-------- INFORMATION GIVEN

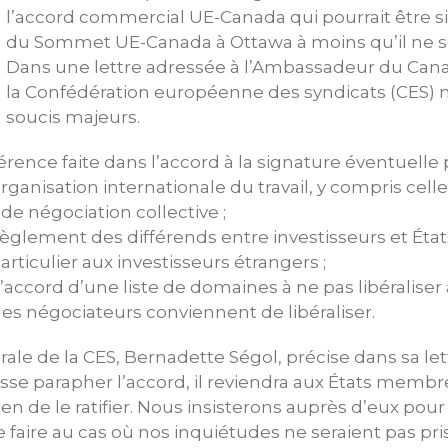
l’accord commercial UE-Canada qui pourrait être s
du Sommet UE-Canada à Ottawa à moins qu’il ne so
Dans une lettre adressée à l’Ambassadeur du Cana
la Confédération européenne des syndicats (CES) 
soucis majeurs.
férence faite dans l’accord à la signature éventuelle
ganisation internationale du travail, y compris celle 
t de négociation collective ;
 règlement des différends entre investisseurs et Éta
rticulier aux investisseurs étrangers ;
l’accord d’une liste de domaines à ne pas libéraliser 
s négociateurs conviennent de libéraliser.
rale de la CES, Bernadette Ségol, précise dans sa le
se parapher l’accord, il reviendra aux États membr
 de le ratifier. Nous insisterons auprès d’eux pour 
e faire au cas où nos inquiétudes ne seraient pas pr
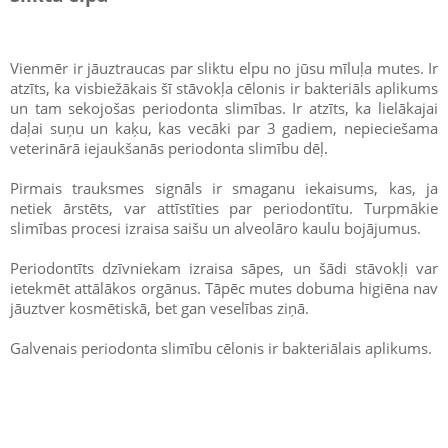
Vienmēr ir jāuztraucas par sliktu elpu no jūsu mīluļa mutes. Ir
atzīts, ka visbiežākais šī stāvokļa cēlonis ir bakteriāls aplikums
un tam sekojošas periodonta slimības. Ir atzīts, ka lielākajai
daļai suņu un kaķu, kas vecāki par 3 gadiem, nepieciešama
veterinārā iejaukšanās periodonta slimību dēļ.
Pirmais trauksmes signāls ir smaganu iekaisums, kas, ja
netiek ārstēts, var attīstīties par periodontītu. Turpmākie
slimības procesi izraisa saišu un alveolāro kaulu bojājumus.
Periodontīts dzīvniekam izraisa sāpes, un šādi stāvokļi var
ietekmēt attālākos orgānus. Tāpēc mutes dobuma higiēna nav
jāuztver kosmētiskā, bet gan veselības ziņā.
Galvenais periodonta slimību cēlonis ir bakteriālais aplikums.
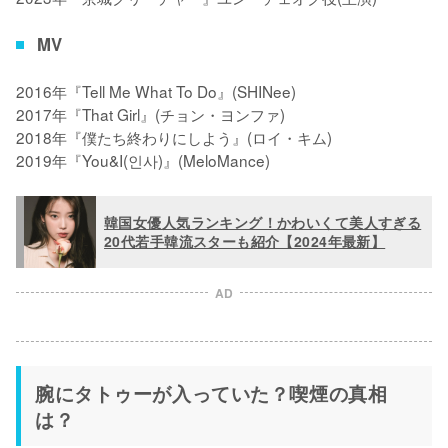
MV
2016年『Tell Me What To Do』(SHINee)

2017年『That Girl』(チョン・ヨンファ)

2018年『僕たち終わりにしよう』(ロイ・キム)

2019年『You&I(인사)』(MeloMance)
韓国女優人気ランキング！かわいくて美人すぎる
20代若手韓流スターも紹介【2024年最新】
AD
腕にタトゥーが入っていた？喫煙の真相
は？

----------------

WHAT IS REQUIRED. Without including any pictures, please restate all the records exactly.

RESPONSE TO THIS TASK.
l’accord commercial UE-Canada qui pourrait être s
du Sommet UE-Canada à Ottawa à moins qu’il ne so
Dans une lettre adressée à l’Ambassadeur du Cana
la Confédération européenne des syndicats (CES) 
soucis majeurs.
férence faite dans l’accord à la signature éventuelle
ganisation internationale du travail, y compris celle 
t de négociation collective ;
 règlement des différends entre investisseurs et Éta
rticulier aux investisseurs étrangers ;
l’accord d’une liste de domaines à ne pas libéraliser 
s négociateurs conviennent de libéraliser.
rale de la CES, Bernadette Ségol, précise dans sa le
se parapher l’accord, il reviendra aux États membr
 de le ratifier. Nous insisterons auprès d’eux pour 
e faire au cas où nos inquiétudes ne seraient pas pr
Vienmēr ir jāuztraucas par sliktu elpu no jūsu mīluļa mutes. Ir
atzīts, ka visbiežākais šī stāvokļa cēlonis ir bakteriāls aplikums
un tam sekojošas periodonta slimības. Ir atzīts, ka lielākajai
daļai suņu un kaķu, kas vecāki par 3 gadiem, nepieciešama
veterinārā iejaukšanās periodonta slimību dēļ.
Pirmais trauksmes signāls ir smaganu iekaisums, kas, ja
netiek ārstēts, var attīstīties par periodontītu. Turpmākie
slimības procesi izraisa saišu un alveolāro kaulu bojājumus.
Periodontīts dzīvniekam izraisa sāpes, un šādi stāvokļi var
ietekmēt attālākos orgānus. Tāpēc mutes dobuma higiēna nav
jāuztver kosmētiskā, bet gan veselības ziņā.
Galvenais periodonta slimību cēlonis ir bakteriālais aplikums.
MV
2016年『Tell Me What To Do』(SHINee)

2017年『That Girl』(チョン・ヨンファ)

2018年『僕たち終わりにしよう』(ロイ・キム)

2019年『You&I(인사)』(MeloMance)
韓国女優人気ランキング！かわいくて美人すぎる
20代若手韓流スターも紹介【2024年最新】
AD
腕にタトゥーが入っていた？喫煙の真相
は？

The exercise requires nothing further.